ADVERTENCIA EN CUATRO PÁRRAFOS

Adolfo Rubinstein ‎médico, docente e investigador, magíster en Epidemiología Clínica en Harvard y ex ministro de Salud de la Nación desarrolló un muy interesante análisis publicado en La Nación.Desde alli, entrelineas.press extrajo 4 párrafos que consideró de lectura imprescindible porque, fundamentalmente, el autor se suma a otras voces de especialistas que reclaman una mayor práctica de tests.

«Las medidas de supresión y «cierre» fueron correctas y oportunas y con mayor anticipación que en la mayoría de los países europeos o Estados Unidos. Hoy podemos decir que la curva parece haberse aplanado . La progresión de casos es aritmética y no geométrica, las camas hospitalarias y de terapia intensiva no están desbordadas y, más allá de dificultades para el cumplimiento en barrios carenciados, incumplimientos puntuales, o falta de planificación en la apertura de los bancos para los jubilados, nuestra sociedad sigue tolerando estoicamente estas restricciones «.

«Aunque hasta hoy se confirmaron 2142 casos y 90 muerte no estamos viendo todos los casos ni probablemente tampoco todas las muertes. A diferencia de otros países de la región, esto se debe en gran medida a la imprevisión y la compra tardía de reactivos como consecuencia de las vacilaciones iniciales de las autoridades respecto a la magnitud de la epidemia. Por cada caso detectado hoy hay probablemente entre cinco y diez no diagnosticados. Por eso, hay que aumentar más los testeos ya que seguimos muy abajo en relación con casi todos los países de la región . Chile testea diez veces más que nosotros, y solo estamos un poco mejor que Brasil y México, países que han subestimado la epidemia.»

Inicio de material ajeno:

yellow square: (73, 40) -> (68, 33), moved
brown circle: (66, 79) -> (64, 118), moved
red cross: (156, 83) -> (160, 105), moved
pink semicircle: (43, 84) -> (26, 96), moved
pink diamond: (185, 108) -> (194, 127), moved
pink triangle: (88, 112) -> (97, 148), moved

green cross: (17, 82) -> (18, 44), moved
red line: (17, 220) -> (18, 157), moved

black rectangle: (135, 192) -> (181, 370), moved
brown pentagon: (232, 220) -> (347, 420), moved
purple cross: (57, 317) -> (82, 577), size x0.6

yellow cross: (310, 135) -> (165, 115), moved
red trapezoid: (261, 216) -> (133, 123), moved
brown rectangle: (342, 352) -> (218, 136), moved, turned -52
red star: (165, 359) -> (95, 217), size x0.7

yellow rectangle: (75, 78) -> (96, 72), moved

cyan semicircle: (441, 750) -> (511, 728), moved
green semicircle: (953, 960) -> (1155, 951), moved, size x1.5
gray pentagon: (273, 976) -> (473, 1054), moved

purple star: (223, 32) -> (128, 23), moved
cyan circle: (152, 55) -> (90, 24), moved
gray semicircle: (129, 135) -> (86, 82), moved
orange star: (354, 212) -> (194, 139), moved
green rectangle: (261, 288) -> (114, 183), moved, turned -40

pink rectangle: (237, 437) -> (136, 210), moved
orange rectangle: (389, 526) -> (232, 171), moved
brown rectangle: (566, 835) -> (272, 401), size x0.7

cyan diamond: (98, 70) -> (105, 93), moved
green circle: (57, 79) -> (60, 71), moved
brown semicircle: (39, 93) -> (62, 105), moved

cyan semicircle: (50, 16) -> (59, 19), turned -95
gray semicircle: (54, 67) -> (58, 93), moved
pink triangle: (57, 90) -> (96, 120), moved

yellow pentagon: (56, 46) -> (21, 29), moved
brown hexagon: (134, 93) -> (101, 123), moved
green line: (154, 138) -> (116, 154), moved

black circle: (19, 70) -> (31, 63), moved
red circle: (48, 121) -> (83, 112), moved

«Pensemos que si ocho millones se infectan, más de un millón necesitarán internación y casi medio millón terapia intensiva. Con aproximadamente 160.000 camas en hospitales y clínicas en el país, la mayoría concentradas en las grandes ciudades, aproximadamente 8500 camas de terapia intensiva y un número mucho menor de respiradores, déficit de profesionales intensivistas y de equipos de protección personal, aun agregando recursos, el sistema de salud colapsaría como en Italia, España y Nueva York. Viviríamos una tragedia socialmente intolerable».

«La crisis del coronavirus nos pone a prueba a todos . La pandemia no debe servir de excusa a los gobiernos para que se tomen medidas autoritarias, se gobierne por decreto, o se suspendan las actividades del congreso. Citando a Yuval Harari, pensador israelí y autor de Sapiens, enfrentamos hoy dos elecciones clave: la primera es entre vigilancia totalitaria y empoderamiento ciudadano, la segunda es entre aislamiento nacionalista o solidaridad global. Tengamos mucho cuidado con las falsas disyuntivas entre libertades individuales y protección de la salud pública».